Follow up for “Unique Paths”:
Now consider if some obstacles are added to the grids. How many unique paths would there be?
An obstacle and empty space is marked as 1 and 0 respectively in the grid.
Example
For example,
There is one obstacle in the middle of a 3×3 grid as illustrated below.

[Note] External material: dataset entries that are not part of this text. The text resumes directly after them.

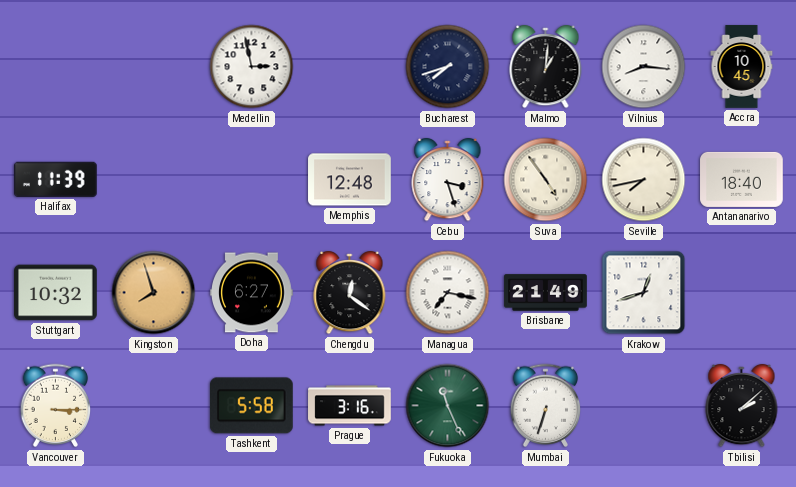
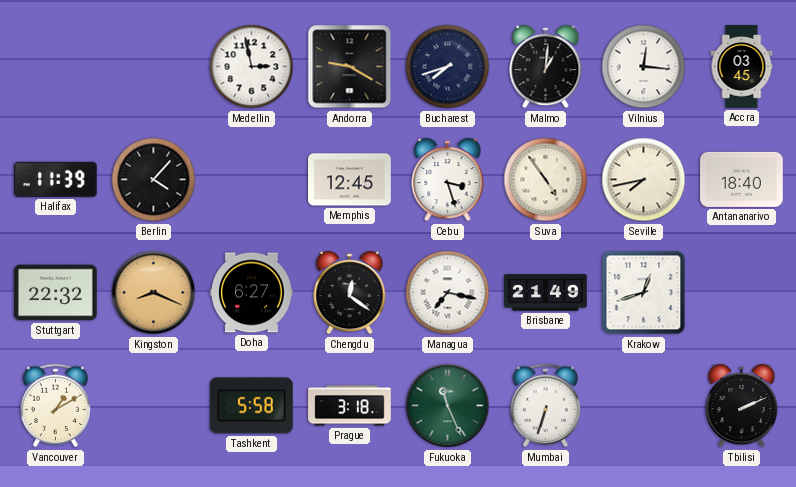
Andorra: none -> 9:20
Vilnius: 8:16 -> 12:16
Accra: 10:45 -> 03:45
Berlin: none -> 4:07
Memphis: 12:48 -> 12:45
Stuttgart: 10:32 -> 22:32
Kingston: 7:57 -> 8:19
Vancouver: 3:15 -> 1:10
Prague: 3:16 -> 3:18
Tbilisi: 2:08 -> 2:11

[ [0,0,0], [0,1,0], [0,0,0] ]
The total number of unique paths is 2.
Note
m and n will be at most 100.
public int uniquePathsWithObstacles(int[][] obstacleGrid) {
// write your code here
if (obstacleGrid == null || obstacleGrid.length == 0 || obstacleGrid[0].length == 0 || obstacleGrid[0][0] == 1) {
return 0;
}
int row = obstacleGrid.length;
int col = obstacleGrid[0].length;
int[][] path = new int[row][col];
path[0][0] = 1;
//init first col
for (int i = 1; i < row; i++) {
path[i][0] = obstacleGrid[i][0] == 1 ? 0 : path[i - 1][0];
}
//init first row
for (int j = 1; j < col; j++) {
path[0][j] = obstacleGrid[0][j] == 1 ? 0 : path[0][j - 1];
}
for (int i = 1; i < row; i++) {
for (int j = 1; j < col; j++) {
path[i][j] = obstacleGrid[i][j] == 1 ? 0 : path[i - 1][j] + path[i][j - 1];
}
}
return path[row - 1][col - 1];
}